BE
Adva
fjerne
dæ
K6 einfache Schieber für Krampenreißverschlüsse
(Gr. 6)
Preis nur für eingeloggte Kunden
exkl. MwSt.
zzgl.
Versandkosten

WORK ITEM
Please reproduce the entire listing, exactly as shown.

SOLUTION FOR THIS PROBLEM
BE
Adva
fjerne
dæ
K6 einfache Schieber für Krampenreißverschlüsse
(Gr. 6)
Preis nur für eingeloggte Kunden
exkl. MwSt.
zzgl.
Versandkosten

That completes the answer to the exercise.